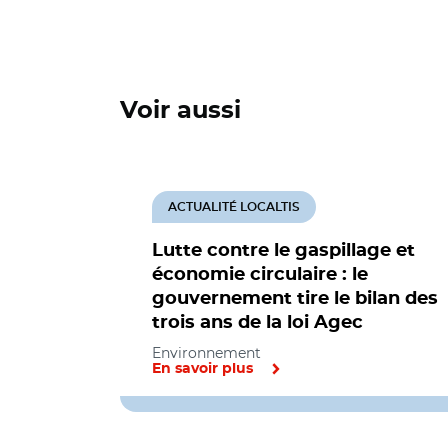
Voir aussi
ACTUALITÉ LOCALTIS
Lutte contre le gaspillage et
économie circulaire : le
gouvernement tire le bilan des
trois ans de la loi Agec
Environnement
En savoir plus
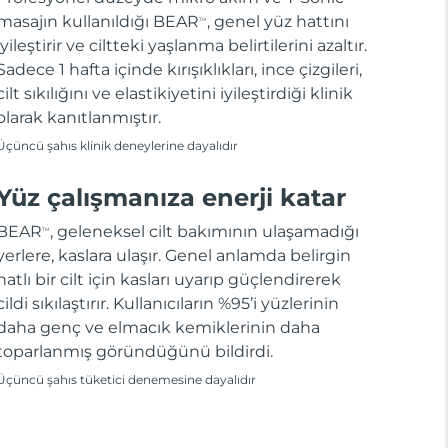
masajın kullanıldığı BEAR
, genel yüz hattını
TM
iyileştirir ve ciltteki yaşlanma belirtilerini azaltır.
Sadece 1 hafta içinde kırışıklıkları, ince çizgileri,
cilt sıkılığını ve elastikiyetini iyileştirdiği klinik
olarak kanıtlanmıştır.
Üçüncü şahıs klinik deneylerine dayalıdır
Yüz çalışmanıza enerji katar
BEAR
, geleneksel cilt bakımının ulaşamadığı
TM
yerlere, kaslara ulaşır. Genel anlamda belirgin
hatlı bir cilt için kasları uyarıp güçlendirerek
cildi sıkılaştırır. Kullanıcıların %95’i yüzlerinin
daha genç ve elmacık kemiklerinin daha
toparlanmış göründüğünü bildirdi.
Üçüncü şahıs tüketici denemesine dayalıdır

::::

(What to do)
All lines in the records above that contain "dayalıdır" are to be reported.

(The answer)
Üçüncü şahıs klinik deneylerine dayalıdır
Üçüncü şahıs tüketici denemesine dayalıdır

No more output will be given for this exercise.